::: INPUT FOR THIS TASK :::
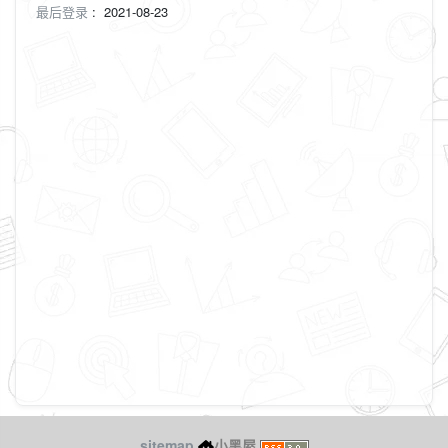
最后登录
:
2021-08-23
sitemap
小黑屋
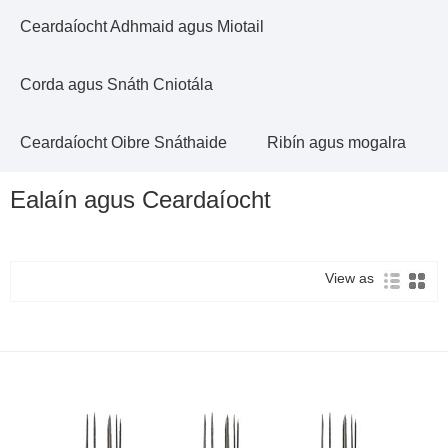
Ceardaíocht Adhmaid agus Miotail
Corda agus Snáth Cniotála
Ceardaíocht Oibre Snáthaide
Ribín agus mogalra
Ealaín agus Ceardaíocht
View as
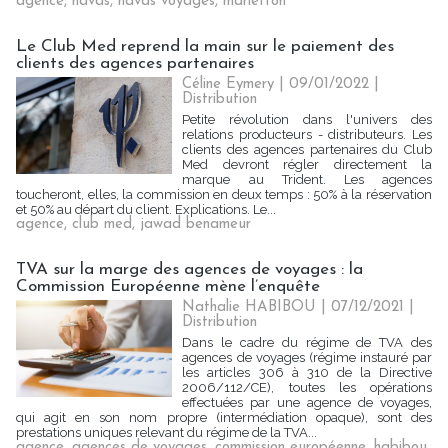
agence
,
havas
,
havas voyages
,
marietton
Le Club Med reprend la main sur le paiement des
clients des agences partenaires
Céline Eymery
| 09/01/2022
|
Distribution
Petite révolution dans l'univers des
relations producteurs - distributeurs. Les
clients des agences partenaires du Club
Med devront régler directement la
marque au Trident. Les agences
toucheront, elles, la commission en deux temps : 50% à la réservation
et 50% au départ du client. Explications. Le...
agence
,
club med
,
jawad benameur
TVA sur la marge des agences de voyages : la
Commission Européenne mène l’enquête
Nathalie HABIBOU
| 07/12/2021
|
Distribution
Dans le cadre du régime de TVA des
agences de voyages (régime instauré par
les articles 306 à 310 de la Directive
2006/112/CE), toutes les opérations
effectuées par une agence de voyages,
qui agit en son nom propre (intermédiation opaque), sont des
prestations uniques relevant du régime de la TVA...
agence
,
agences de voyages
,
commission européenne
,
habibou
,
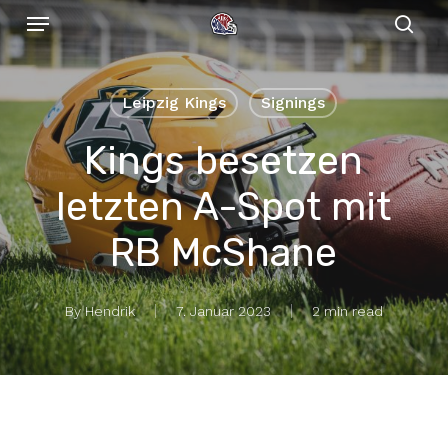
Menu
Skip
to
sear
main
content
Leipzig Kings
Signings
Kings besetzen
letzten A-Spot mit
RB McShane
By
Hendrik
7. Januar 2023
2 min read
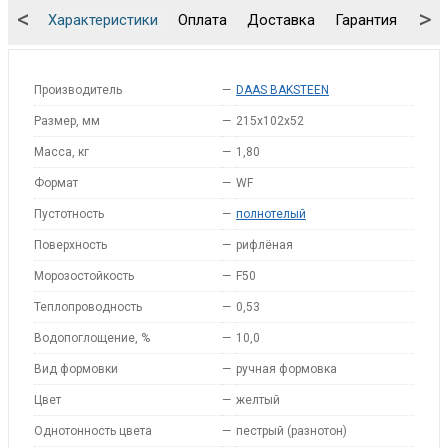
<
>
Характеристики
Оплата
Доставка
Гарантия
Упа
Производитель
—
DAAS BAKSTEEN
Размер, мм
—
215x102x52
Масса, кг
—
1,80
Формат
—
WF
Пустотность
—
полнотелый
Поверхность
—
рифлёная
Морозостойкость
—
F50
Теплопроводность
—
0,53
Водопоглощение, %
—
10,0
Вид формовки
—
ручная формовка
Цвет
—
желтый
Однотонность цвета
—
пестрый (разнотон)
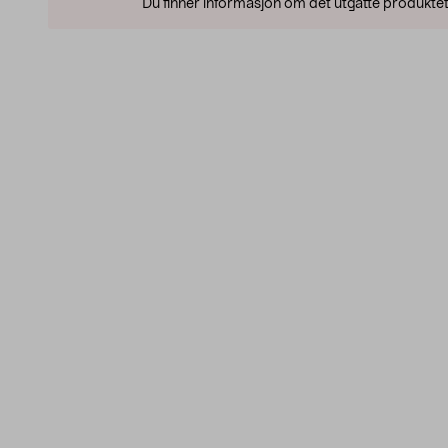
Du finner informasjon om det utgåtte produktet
:::
::: INPUT FOR THIS TASK :::
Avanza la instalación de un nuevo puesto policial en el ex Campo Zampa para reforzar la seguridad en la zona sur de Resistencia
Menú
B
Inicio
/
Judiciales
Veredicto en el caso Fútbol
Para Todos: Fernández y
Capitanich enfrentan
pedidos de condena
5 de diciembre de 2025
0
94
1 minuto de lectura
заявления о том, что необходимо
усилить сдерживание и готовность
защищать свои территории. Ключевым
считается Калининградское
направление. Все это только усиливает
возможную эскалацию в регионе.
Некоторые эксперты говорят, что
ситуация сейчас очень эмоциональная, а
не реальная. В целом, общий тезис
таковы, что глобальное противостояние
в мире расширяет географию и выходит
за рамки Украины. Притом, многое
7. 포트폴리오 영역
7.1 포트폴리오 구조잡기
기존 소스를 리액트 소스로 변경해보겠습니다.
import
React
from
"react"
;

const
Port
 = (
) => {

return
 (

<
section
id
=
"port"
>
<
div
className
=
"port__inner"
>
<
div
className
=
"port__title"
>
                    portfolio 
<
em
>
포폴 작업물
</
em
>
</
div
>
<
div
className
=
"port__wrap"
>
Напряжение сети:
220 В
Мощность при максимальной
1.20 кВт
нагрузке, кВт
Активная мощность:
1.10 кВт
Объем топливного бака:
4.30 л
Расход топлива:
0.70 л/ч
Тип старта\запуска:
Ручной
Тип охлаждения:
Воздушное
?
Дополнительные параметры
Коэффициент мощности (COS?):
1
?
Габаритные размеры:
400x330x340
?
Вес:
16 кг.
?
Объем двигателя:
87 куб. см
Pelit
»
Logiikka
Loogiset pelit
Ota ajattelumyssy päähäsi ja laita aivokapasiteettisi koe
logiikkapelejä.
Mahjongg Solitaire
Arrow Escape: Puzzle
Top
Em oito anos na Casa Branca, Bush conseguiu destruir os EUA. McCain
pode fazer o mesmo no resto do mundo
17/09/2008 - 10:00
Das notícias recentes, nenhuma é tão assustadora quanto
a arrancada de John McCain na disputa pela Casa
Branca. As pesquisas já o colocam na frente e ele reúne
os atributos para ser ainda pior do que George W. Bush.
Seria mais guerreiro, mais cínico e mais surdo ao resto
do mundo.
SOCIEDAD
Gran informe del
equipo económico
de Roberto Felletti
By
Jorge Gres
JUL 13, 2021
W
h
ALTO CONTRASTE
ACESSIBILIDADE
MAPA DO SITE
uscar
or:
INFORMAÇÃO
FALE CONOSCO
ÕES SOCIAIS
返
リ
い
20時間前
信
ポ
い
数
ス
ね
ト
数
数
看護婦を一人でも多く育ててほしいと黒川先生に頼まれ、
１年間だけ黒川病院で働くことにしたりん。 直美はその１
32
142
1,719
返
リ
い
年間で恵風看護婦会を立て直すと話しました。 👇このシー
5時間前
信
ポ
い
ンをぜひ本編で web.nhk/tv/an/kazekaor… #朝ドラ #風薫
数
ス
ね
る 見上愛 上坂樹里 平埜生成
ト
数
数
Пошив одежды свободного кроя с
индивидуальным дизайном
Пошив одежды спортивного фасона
:::
::: INPUT FOR THIS TASK :::
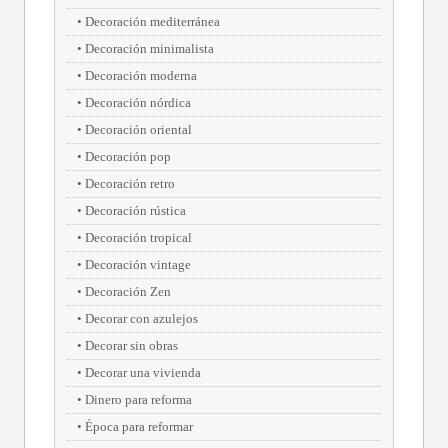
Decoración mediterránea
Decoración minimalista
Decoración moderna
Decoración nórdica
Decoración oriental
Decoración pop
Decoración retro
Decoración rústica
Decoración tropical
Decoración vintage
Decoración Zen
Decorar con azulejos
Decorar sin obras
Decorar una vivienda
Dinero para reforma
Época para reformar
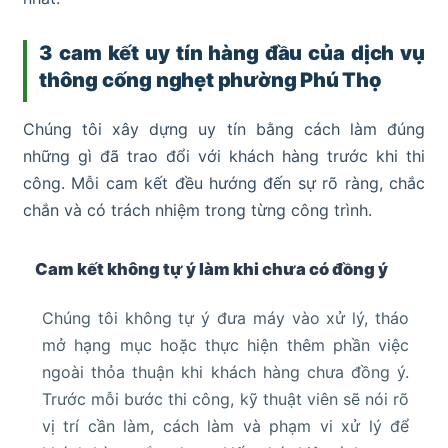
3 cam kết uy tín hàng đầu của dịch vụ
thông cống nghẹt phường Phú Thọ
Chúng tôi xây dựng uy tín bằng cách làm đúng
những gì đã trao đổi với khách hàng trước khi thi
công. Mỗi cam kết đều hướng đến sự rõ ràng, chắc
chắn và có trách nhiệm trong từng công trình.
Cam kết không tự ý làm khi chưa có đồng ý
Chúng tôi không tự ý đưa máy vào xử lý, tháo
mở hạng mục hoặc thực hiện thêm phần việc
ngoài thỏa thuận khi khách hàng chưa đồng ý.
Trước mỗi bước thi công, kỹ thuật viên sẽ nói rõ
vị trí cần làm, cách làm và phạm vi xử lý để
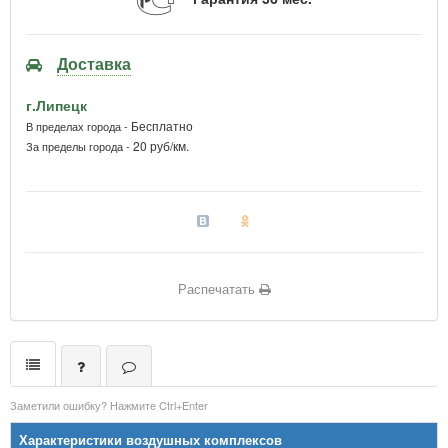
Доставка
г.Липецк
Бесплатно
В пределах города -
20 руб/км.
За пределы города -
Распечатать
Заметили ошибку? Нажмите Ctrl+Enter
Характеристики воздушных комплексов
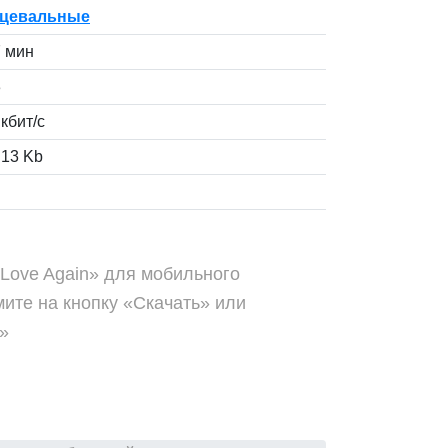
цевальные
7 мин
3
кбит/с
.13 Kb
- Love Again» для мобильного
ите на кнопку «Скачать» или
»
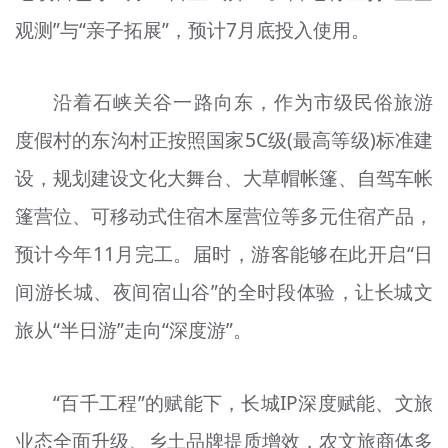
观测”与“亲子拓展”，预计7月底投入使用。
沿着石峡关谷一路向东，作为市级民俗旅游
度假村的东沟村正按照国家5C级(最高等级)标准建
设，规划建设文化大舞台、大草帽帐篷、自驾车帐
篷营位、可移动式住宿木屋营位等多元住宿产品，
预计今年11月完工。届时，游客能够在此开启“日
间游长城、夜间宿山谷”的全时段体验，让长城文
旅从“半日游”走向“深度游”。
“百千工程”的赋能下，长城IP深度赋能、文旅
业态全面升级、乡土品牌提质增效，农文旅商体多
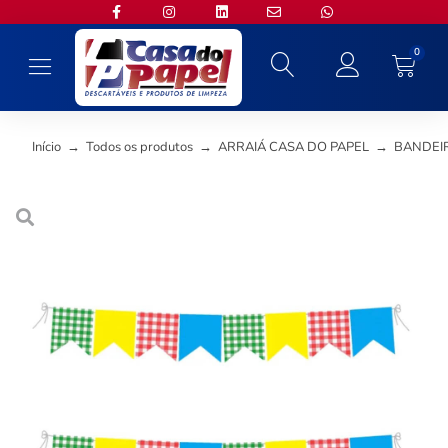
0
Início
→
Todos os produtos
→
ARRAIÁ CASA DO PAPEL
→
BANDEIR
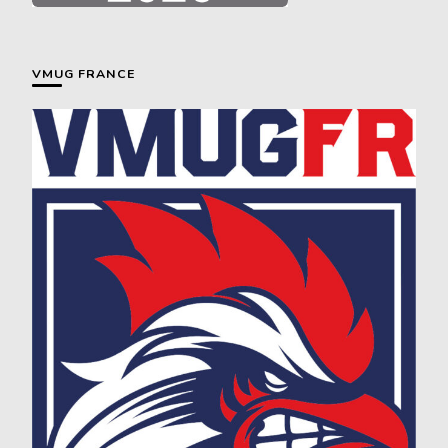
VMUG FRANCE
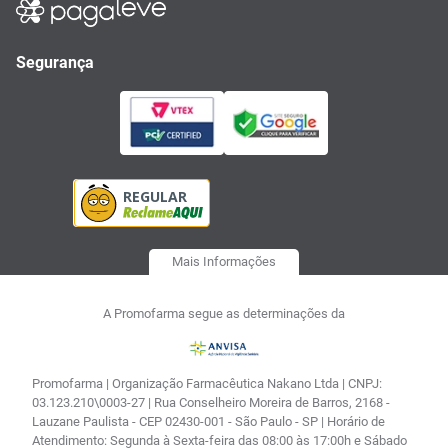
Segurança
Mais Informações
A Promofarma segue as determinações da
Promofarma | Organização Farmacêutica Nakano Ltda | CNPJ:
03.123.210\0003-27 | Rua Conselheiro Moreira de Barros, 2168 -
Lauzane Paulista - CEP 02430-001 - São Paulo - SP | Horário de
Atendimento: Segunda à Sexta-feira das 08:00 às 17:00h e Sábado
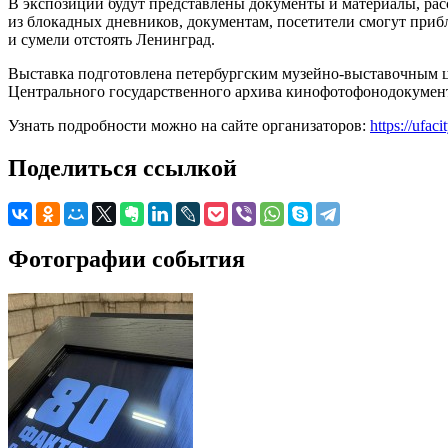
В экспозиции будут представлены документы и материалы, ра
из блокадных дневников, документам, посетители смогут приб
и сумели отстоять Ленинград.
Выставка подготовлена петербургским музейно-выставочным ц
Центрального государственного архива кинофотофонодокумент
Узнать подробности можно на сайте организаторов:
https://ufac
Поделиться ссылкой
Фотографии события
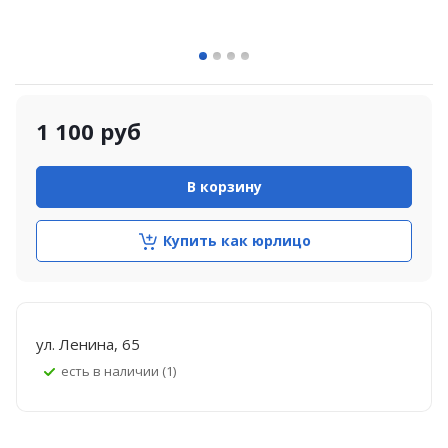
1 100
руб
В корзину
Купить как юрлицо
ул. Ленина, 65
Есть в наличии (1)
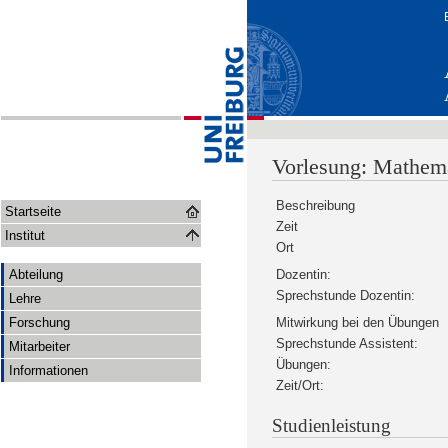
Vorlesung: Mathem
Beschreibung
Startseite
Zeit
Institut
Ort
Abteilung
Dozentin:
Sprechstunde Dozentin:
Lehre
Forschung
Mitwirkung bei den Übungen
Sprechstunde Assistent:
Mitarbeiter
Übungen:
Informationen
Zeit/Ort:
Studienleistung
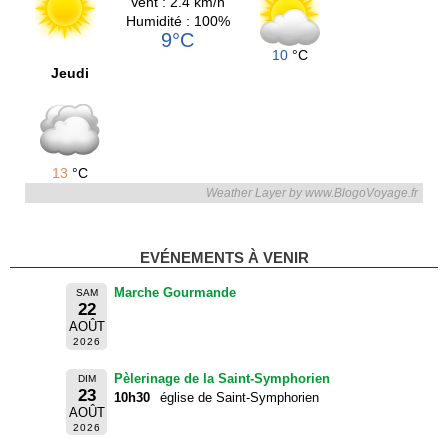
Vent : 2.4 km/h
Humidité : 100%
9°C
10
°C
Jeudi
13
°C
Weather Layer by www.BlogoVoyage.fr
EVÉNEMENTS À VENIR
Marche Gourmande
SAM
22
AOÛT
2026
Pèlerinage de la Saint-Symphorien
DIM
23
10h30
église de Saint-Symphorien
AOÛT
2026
:::
EXERCISE DETAILS
Tally the lines of the data that include the word "régime". Reply with the number only.

SOLUTION TO THIS PROBLEM
3